31st July 2024, 9:54am
Legislative Council of Victoria, Melbourne
David ETTERSHANK (Western Metropolitan):
Last week the Penington Institute released a groundbreaking discussion paper titled Cannabis Regulation in Australia: Putting Community Safety First. I highly recommend it to all members because it is a cracker of a read. The paper examines Australia’s regulation of cannabis and finds it wanting, to say the least. It finds that the ongoing criminalisation of cannabis, far from limiting its use and availability, is allowing criminal gangs to prosper while punishing small-time users and people from low socio-economic backgrounds.
The illicit cannabis market is worth $5 billion annually. It is hugely profitable for the broader criminal economy. Police operations routinely reveal the participation of dangerous criminal networks in cannabis cultivation and distribution. The bulk of cannabis-related arrests, however, are for small-time personal use offences.
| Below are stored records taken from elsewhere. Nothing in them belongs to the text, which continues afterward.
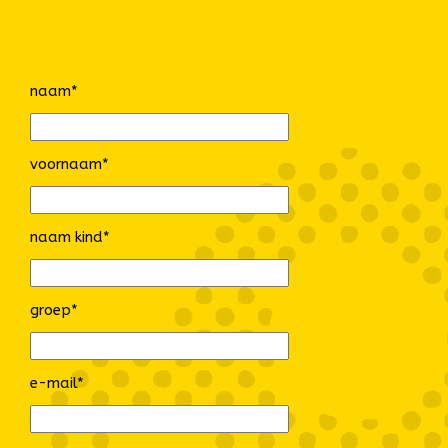
naam
*
voornaam
*
naam kind
*
groep
*
e-mail
*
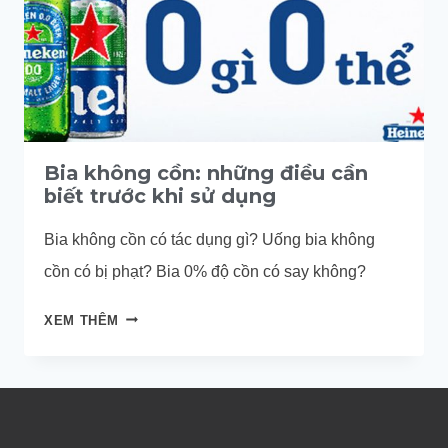
Bia không cồn: những điều cần
biết trước khi sử dụng
Bia không cồn có tác dụng gì? Uống bia không
cồn có bị phạt? Bia 0% độ cồn có say không?
BIA
XEM THÊM
KHÔNG
CỒN:
NHỮNG
ĐIỀU
CẦN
We should be using these resources to tackle serious crime, from family violence through to the activities of criminal gangs supplying more harmful illicit drugs.
The paper points to the wealth of evidence and research from around the world showing the benefits of a regulated cannabis market, including the ability to limit under-age access, to ensure quality and safety and to reduce the enormous cost of policing illicit cannabis – and maybe even put a few billion back into state coffers.
It is time for our lawmakers to move towards a regulated cannabis market to benefit the community, deprive criminal gangs of their cash cow and stop the criminalisation of and consequential harms to vulnerable people.